● Instructions to follow: Return, from the data below, each line that contains the word "toque".

Extracted information START

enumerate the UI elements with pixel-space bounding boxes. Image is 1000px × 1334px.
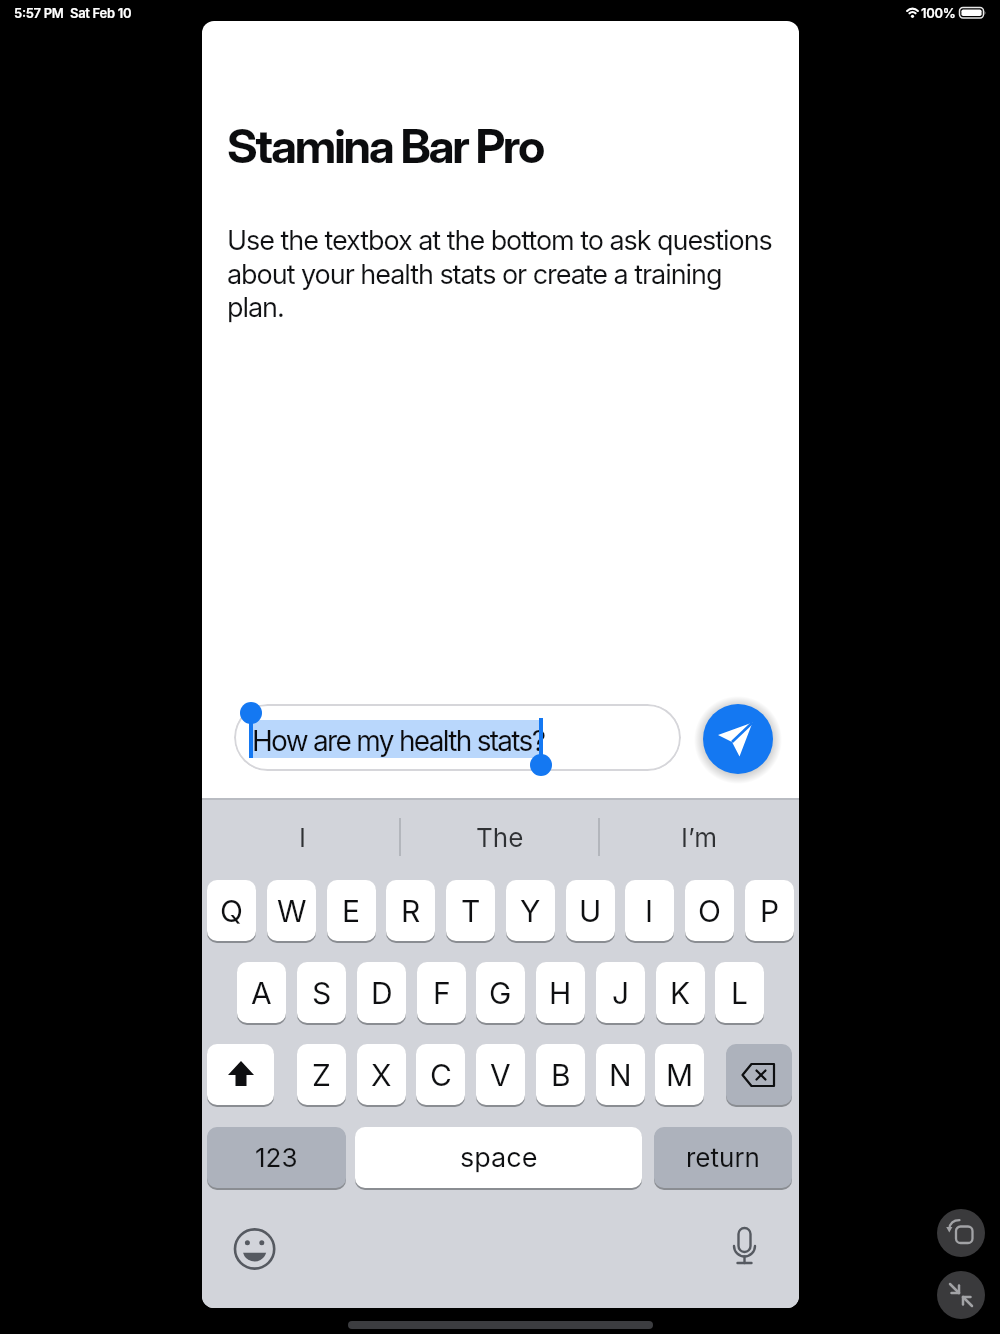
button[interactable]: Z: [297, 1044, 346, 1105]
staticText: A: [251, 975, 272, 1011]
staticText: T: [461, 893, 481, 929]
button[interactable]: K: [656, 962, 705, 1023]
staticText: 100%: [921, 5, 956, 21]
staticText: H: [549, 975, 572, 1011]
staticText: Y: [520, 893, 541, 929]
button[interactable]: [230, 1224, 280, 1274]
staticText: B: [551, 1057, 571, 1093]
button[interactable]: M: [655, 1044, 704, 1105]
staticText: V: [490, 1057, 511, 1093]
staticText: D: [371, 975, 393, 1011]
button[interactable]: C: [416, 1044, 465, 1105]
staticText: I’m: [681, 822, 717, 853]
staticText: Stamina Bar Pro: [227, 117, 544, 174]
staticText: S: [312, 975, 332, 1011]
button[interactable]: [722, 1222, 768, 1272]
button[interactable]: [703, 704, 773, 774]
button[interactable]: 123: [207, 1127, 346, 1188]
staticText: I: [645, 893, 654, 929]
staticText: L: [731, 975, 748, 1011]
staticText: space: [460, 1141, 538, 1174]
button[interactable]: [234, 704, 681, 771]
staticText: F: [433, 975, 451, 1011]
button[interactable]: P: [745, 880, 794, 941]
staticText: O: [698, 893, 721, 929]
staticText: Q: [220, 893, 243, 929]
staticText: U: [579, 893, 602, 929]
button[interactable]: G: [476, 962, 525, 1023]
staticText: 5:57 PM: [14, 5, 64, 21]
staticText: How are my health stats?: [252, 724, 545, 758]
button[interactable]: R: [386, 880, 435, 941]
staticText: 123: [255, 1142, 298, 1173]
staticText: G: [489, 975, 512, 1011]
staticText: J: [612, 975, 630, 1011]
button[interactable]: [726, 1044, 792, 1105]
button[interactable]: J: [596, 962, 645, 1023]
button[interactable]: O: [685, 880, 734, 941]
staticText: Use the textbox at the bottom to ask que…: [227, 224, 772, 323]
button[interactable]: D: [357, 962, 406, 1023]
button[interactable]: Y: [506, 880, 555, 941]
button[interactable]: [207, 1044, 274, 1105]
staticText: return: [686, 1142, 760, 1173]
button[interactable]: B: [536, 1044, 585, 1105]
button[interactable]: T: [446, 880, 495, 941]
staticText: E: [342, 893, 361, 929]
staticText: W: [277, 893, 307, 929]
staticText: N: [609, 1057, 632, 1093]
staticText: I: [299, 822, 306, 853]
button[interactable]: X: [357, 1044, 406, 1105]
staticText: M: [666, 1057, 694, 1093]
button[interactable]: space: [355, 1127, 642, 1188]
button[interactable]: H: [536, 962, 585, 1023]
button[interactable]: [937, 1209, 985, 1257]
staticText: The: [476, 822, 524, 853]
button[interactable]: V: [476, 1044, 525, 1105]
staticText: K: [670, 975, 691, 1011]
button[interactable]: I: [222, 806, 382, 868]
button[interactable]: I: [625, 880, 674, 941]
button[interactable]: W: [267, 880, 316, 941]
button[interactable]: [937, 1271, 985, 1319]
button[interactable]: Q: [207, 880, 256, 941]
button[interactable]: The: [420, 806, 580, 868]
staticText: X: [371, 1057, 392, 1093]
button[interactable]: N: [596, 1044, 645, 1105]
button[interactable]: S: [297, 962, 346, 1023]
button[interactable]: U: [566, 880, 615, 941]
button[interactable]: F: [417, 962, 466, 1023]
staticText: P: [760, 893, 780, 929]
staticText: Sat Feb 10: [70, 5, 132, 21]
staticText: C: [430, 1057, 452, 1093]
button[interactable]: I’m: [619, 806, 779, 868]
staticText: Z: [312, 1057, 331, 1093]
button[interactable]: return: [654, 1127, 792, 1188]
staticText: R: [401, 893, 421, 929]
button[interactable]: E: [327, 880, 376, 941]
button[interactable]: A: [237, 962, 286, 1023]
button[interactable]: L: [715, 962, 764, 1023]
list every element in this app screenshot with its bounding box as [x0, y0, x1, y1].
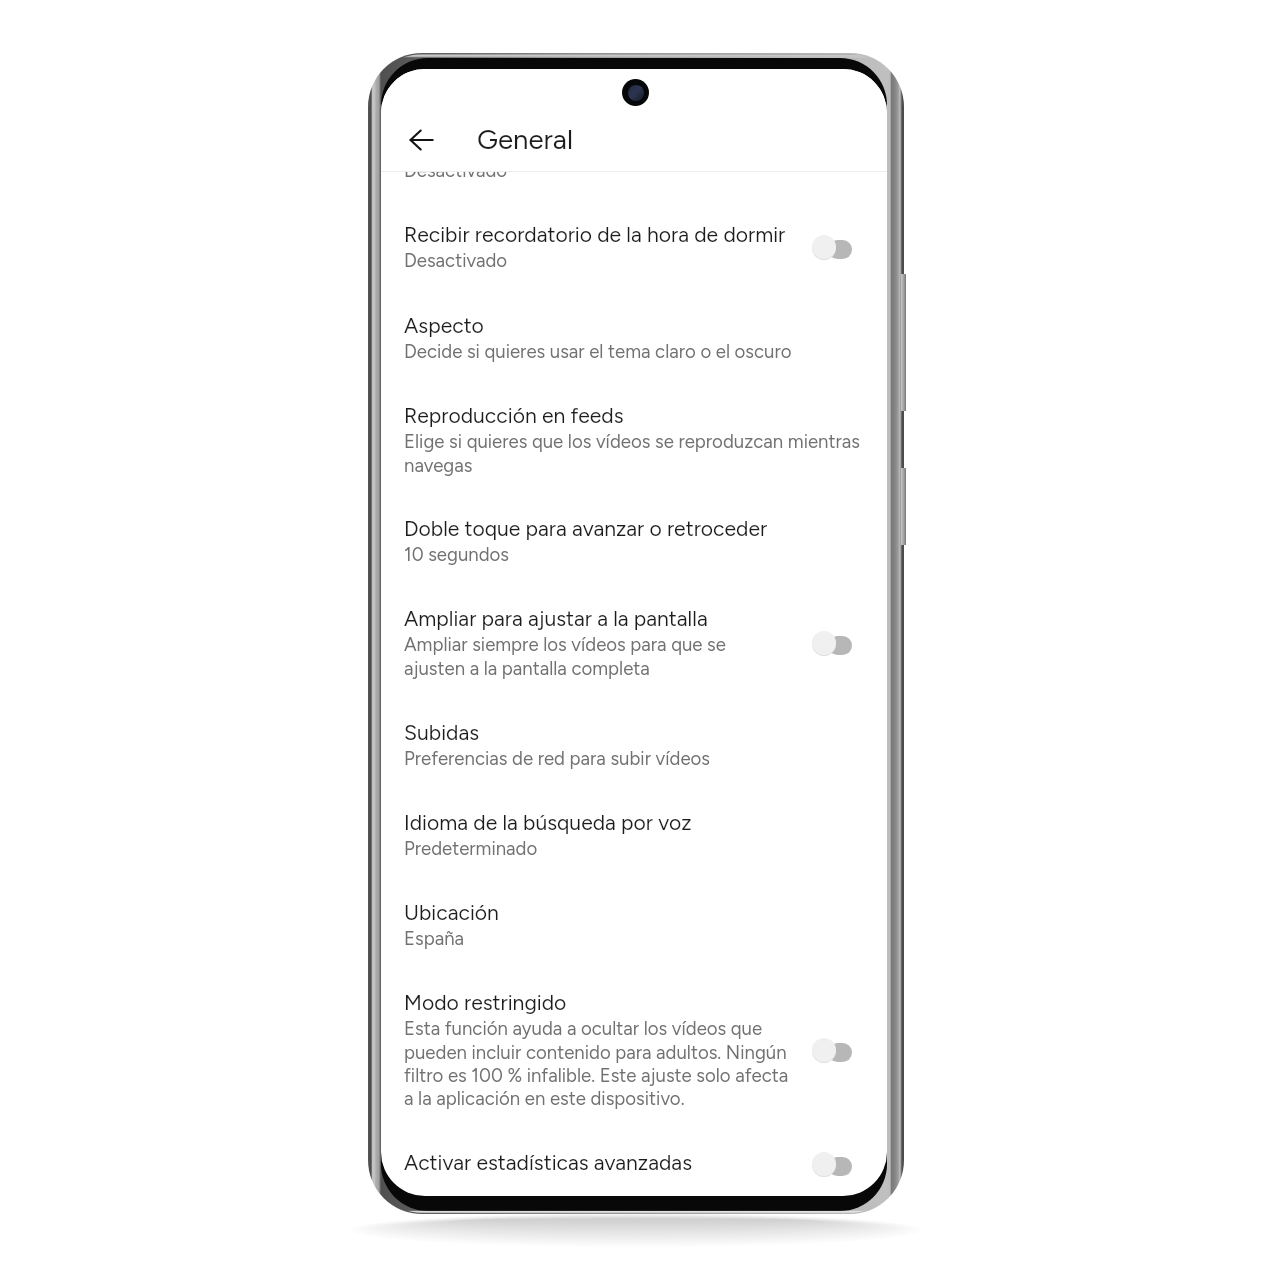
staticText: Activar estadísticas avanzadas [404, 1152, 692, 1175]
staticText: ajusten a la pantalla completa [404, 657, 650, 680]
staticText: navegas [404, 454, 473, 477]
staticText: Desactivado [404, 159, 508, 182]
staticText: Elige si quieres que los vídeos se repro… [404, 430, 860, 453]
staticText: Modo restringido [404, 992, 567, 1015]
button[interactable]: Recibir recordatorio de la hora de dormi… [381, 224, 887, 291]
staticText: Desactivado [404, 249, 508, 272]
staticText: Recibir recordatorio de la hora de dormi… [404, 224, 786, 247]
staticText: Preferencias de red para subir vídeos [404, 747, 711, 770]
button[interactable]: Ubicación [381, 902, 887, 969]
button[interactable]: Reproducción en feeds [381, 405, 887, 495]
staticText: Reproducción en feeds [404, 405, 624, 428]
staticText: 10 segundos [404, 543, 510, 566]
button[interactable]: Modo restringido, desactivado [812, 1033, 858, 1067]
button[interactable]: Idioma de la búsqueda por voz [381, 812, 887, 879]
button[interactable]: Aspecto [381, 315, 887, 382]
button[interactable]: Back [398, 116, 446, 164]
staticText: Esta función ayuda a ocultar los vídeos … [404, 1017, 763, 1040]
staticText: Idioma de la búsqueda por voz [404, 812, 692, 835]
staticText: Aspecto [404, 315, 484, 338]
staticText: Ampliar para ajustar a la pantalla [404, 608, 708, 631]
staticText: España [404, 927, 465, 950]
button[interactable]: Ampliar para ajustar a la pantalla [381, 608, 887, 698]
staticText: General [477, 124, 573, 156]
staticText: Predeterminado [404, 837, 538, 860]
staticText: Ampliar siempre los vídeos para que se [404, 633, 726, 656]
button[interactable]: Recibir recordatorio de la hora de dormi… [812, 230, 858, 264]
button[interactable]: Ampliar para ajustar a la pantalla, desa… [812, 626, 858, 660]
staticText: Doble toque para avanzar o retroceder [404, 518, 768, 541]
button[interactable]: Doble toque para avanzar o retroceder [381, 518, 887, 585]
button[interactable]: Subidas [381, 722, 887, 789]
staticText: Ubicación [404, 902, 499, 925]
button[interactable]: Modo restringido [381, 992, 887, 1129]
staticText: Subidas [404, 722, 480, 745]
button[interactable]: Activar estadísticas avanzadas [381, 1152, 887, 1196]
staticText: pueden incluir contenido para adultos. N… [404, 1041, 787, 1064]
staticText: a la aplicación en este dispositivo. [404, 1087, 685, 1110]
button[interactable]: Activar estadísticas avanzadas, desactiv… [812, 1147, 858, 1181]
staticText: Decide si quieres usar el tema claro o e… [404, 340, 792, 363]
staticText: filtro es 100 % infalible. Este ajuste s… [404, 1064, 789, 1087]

Extracted information END

● Expected answer:
staticText: Doble toque para avanzar o retroceder [404, 518, 768, 541]
button[interactable]: Doble toque para avanzar o retroceder [381, 518, 887, 585]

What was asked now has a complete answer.